During the neonatal window of life, responses to new antigens, particularly microbial challenges, can have lifelong imprinting effects on the immune system (4–6). Therefore, it is of high interest to better understand which early-life microbial challenges alter or promote immune adaptation to acquire homeostasis and protective immune memory. The high rate of inapparent influenza virus infections during infancy raises the question of long-term immunological consequences from a silent neonatal exposure to an influenza A virus (IAV). Two landmark cohort studies have shown associations between severe illnesses from respiratory syncytial virus or human rhinovirus infection in the first year of life and the later development of asthma (7, 8). In mouse models, this association only held true for infections during the neonatal period (9). In contrast, IAV infection of murine pups rather protected against later airway hyperreactivity and allergic asthma (10, 11).

It is well known that influenza virus infections increase the risk of bacterial coinfections and secondary lung infections, particularly with Staphylococci and Streptococci (12). Moreover, respiratory IAV infections have repeatedly been shown to have remote effects altering the gut microbiota in human and murine adults (13–15). In part the alteration of bacterial growth conditions after IAV infection depend on viral manipulation of the antimicrobial host response. Notably, these models rely on adult animals. Whether and how early-life infections with IAV impact the postnatal development of systemic antimicrobial immunity is largely unexplored.

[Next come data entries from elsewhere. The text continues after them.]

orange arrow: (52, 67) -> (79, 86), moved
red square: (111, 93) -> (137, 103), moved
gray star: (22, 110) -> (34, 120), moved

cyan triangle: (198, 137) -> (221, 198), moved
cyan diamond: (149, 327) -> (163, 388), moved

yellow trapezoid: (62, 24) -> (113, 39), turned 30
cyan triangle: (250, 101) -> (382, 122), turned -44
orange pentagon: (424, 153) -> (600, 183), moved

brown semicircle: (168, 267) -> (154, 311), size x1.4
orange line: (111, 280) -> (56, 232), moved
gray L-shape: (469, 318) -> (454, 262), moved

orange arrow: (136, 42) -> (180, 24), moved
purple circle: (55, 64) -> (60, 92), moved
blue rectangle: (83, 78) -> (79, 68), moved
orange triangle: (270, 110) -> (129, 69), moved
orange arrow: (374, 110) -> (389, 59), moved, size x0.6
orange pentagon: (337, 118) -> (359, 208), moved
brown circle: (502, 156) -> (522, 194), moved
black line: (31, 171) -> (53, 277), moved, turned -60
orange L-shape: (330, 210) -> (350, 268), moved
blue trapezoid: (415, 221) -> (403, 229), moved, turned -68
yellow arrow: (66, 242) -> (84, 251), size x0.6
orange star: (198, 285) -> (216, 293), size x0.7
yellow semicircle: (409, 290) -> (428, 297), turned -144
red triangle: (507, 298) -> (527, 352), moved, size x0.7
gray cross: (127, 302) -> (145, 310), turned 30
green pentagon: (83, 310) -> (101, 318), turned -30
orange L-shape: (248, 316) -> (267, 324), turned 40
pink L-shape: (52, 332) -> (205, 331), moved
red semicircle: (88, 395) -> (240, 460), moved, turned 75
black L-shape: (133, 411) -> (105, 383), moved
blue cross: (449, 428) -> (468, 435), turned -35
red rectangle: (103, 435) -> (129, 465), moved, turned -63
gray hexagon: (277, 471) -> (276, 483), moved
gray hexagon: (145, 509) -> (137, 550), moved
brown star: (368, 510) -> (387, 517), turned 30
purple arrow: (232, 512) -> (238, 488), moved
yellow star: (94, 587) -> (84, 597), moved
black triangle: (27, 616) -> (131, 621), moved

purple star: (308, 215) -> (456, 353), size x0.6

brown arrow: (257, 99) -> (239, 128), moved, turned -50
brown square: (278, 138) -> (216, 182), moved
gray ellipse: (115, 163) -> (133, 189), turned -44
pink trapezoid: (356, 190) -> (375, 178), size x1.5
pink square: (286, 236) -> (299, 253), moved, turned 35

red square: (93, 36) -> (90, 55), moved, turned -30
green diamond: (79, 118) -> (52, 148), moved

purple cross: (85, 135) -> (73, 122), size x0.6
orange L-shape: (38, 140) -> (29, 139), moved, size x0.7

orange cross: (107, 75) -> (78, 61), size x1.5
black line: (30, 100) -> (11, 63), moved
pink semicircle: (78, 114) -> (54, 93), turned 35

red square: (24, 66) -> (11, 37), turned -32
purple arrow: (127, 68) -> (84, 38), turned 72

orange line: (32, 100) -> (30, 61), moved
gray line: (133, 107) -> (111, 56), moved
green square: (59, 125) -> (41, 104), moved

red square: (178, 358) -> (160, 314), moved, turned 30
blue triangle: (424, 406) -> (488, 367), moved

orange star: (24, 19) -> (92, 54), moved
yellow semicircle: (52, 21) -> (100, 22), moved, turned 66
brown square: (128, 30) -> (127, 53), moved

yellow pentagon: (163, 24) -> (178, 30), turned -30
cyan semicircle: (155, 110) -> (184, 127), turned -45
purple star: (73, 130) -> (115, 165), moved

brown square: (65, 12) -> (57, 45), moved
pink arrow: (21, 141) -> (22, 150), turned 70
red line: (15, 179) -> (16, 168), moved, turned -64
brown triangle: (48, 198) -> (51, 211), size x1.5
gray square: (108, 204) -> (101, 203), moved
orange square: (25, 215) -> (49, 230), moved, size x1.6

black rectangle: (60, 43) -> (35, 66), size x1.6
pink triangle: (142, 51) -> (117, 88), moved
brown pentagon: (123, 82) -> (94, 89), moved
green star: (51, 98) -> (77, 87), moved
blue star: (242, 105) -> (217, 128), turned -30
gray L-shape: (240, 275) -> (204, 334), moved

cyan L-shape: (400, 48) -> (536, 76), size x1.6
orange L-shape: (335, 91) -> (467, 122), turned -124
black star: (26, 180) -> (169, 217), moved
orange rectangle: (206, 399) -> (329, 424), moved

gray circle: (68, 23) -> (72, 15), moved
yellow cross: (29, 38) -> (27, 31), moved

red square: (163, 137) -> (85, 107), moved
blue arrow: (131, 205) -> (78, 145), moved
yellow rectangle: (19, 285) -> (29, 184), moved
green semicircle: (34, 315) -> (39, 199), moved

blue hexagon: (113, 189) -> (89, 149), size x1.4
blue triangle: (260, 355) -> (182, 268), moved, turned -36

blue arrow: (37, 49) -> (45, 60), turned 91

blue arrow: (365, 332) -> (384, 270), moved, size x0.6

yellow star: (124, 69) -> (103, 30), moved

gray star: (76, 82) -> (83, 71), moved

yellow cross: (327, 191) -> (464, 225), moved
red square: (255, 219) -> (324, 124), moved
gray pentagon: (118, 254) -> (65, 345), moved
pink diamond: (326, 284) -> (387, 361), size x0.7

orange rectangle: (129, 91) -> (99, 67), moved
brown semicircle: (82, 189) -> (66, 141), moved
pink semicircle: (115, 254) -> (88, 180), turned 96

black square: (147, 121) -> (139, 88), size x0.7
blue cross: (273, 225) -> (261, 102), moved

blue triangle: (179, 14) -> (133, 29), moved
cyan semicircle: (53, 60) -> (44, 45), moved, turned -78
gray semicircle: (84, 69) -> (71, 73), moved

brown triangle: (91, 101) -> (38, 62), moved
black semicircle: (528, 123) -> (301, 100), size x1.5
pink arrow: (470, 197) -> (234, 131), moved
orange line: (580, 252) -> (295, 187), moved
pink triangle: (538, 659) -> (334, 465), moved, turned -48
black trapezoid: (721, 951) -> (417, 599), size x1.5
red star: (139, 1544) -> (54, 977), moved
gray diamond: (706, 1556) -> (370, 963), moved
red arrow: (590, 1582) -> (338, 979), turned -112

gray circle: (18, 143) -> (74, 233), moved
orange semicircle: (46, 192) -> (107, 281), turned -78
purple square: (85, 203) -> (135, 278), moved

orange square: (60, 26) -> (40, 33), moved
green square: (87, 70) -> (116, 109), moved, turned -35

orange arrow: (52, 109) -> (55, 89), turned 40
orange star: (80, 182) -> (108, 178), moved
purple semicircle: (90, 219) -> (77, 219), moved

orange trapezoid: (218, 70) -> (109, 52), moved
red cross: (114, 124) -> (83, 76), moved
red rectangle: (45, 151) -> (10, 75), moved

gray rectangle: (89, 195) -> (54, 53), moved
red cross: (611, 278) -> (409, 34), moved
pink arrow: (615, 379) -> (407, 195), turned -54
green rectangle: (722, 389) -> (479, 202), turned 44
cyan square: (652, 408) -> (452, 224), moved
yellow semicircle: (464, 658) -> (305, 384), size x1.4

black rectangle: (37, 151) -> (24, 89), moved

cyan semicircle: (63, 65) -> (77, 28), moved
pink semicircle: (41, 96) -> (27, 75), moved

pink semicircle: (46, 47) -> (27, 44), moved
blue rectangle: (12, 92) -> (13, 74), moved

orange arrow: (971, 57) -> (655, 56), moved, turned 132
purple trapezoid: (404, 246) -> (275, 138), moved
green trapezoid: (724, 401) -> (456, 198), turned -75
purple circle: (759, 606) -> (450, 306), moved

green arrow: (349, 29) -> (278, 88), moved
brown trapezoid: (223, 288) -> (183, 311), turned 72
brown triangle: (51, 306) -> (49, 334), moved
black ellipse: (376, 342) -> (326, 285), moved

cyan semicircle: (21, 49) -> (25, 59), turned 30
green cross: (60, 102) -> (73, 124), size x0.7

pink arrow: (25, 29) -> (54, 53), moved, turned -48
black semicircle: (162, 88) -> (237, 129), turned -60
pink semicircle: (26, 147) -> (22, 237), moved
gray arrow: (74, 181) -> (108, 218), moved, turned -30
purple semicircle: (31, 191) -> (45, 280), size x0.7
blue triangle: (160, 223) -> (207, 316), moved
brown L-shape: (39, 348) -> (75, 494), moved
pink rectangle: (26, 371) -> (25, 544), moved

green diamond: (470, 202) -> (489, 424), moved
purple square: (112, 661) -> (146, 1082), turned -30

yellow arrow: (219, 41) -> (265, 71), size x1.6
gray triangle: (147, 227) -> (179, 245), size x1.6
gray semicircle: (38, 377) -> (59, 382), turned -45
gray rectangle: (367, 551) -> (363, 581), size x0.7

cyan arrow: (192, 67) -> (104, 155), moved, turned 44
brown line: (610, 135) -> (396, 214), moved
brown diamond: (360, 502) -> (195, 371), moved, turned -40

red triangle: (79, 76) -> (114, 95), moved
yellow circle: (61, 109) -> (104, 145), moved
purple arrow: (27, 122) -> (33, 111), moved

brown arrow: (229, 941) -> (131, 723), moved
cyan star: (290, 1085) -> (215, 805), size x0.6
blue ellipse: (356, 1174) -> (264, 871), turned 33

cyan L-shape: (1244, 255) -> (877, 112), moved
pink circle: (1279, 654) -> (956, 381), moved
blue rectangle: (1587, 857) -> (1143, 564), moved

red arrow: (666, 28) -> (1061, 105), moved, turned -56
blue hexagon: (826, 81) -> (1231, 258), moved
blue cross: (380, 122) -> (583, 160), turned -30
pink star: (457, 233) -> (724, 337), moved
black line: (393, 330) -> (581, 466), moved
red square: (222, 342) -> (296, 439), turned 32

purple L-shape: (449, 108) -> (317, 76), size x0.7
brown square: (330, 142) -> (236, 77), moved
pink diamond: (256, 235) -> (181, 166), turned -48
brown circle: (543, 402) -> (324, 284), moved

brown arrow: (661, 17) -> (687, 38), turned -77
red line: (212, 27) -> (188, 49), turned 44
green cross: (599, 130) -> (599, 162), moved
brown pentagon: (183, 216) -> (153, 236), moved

In the present study we used different mouse models of silent neonatal IAV infection and influenza vaccination to assess their impact on a later systemic infection with an unrelated pathogen, i.e., Staphylococcus aureus given intravenously. In contrast to the above cited secondary infection models, we observed an improved clearance of S. aureus in adolescence and adulthood after neonatal exposure to IAV, primarily due to a priming effect of IAV on antimicrobial innate immune functions. Evidence is provided that this priming effect is only achieved if IAV is encountered during the neonatal period but not beyond.

Material and methods

Viruses

Human H1N1 virus (A/Netherlands/602/2009, IAV) was described previously (16). This virus was kindly provided by F. Krammer, Icahn School of Medicine at Mount Sinai, New York, NY. Virus stocks were grown at 37°C for 48 h on Madin Darby Canine Kidney cells (MDCK). Virus titers of virus stocks were determined by standard plaque assay and indicated in PFU. Virus stocks were stored at -80°C. The live attenuated influenza vaccine (LAIV) was a 6:2 reassortant of A/Ann Arbor/6/1960ca (cold-adapted) expressing hemagglutinin (HA) and neuraminidase (NA) of A/Puerto Rico/8/1934. This virus was generated by reverse genetics and grown in MDCKII cells at 33°C as described previously (17). The pDZ rescue system was kindly provided by P. Palese, Icahn School of Medicine at Mount Sinai, New York, NY.

Bacteria

Staphylococcus aureus strain Newman, GenBank accession number AP009351.1, was used and inoculated 1:100 in Todd-Hewitt-Bouillon (Roth, Karlsruhe, Germany). Bacteria were incubated at 37°C until the late-logarithmic phase was reached (OD_{600 =} 0.7-0.8). Suspensions were adjusted to a count of 1 × 10¹⁰ colony-forming units (CFU)/ml and stored at -80°C. The infection dose was controlled by serial dilutions and plating on blood agar (Oxoid, Wesel, Germany) for colony-counting.

Mice and mouse models

C57BL/6J mice purchased from Charles River Laboratories (Sulzfeld, Germany) were housed under specific-pathogen-free conditions at the Central Animal Facility at the Hannover Medical School. Litters were used randomly at d3 or d10 of life for i.n. treatment with 5 PFU of IAV or 60 PFU of LAIV. Control mice received PBS i.n. Mice were evaluated twice daily according to an established score (18). In five IAV-treated mice, presence of IAV vRNA in lungs was analyzed by qRT-PCR on d10. Otherwise, mice were used 18 days (adolescence) or 53 days (adulthood) after IAV infection as indicated for sepsis induction by i.v. injection of 7.5 × 10⁶ CFU of S. aureus per gram of body weight. In all models, mice were weaned at d21 of life. Disease severity was assessed at 0, 12, 24, 36, 48, 64, 72 and 80 h by using a clinical score for neonatal mice (18) that was adapted for adolescent and adult mice. Score parameter used were fur appearance, posture, movement, agility, attention, anal area hygiene, dehydration and body weight changes in percent of initial weight. Every category was scored between 0 - 3 points with 3 points in a single category or 12 points total as dropout criteria. Cytokine and immunoglobulin studies in plasma samples and bacterial burden analyses in organs were performed 24 h and 80 h p.i., respectively. Bacterial burden in organs was determined as described previously by plating serial dilutions of homogenates of prior perfused organs (19). For flow cytometry studies, single-cell suspensions of lungs were prepared and lamina propria mononuclear cells (LPMCs) isolated from colons as previously described (20).

Ethics statement

Mouse experiments were performed according to the German Animal Welfare Legislation and as approved by the Lower Saxony State Office for Consumer and Food Safety, Germany (approval no. 33.12-42502-04-17/2608).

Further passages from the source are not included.